Le crêmier apparut sur le seuil:
—Monsieur Gourganson! monsieur Gourganson!—cria Anatole,—votre vin le plus extraordinaire… à 12 sous!… et des bifteacks… des vrais!… pour monsieur…—il indiqua Coriolis—qui est le fils naturel de Chevet… Allez!
—Dis donc, Coriolis,—fit Garnotelle,—ta dernière académie… j'ai trouvé ça bien… mais très-bien…
—Vrai?… vois-tu, je cherche… mais la nature!… faire de la lumière avec des couleurs…

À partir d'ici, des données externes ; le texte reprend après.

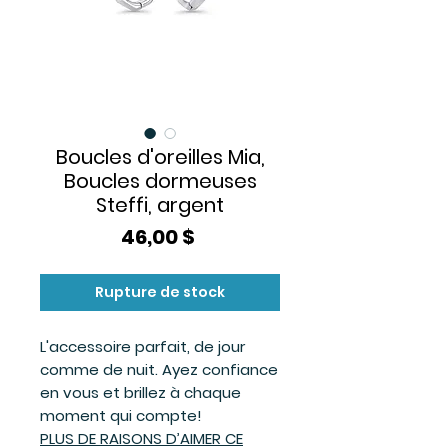
Boucles d'oreilles Mia,
Boucles dormeuses
Steffi, argent
Prix
46,00 $
Rupture de stock
L'accessoire parfait, de jour
comme de nuit. Ayez confiance
en vous et brillez à chaque
moment qui compte!
PLUS DE RAISONS D’AIMER CE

—Qui ne la font jamais…—jeta Chassagnol.—C'est bien simple, faites l'expérience… Sur un miroir posé horizontalement, entre la lumière qui le frappe et l'œil qui le regarde, posez un pain de blanc d'argent: le pain de blanc, savez-vous de quelle couleur vous le verrez? D'un gris intense, presque noir, au milieu de la clarté lumineuse…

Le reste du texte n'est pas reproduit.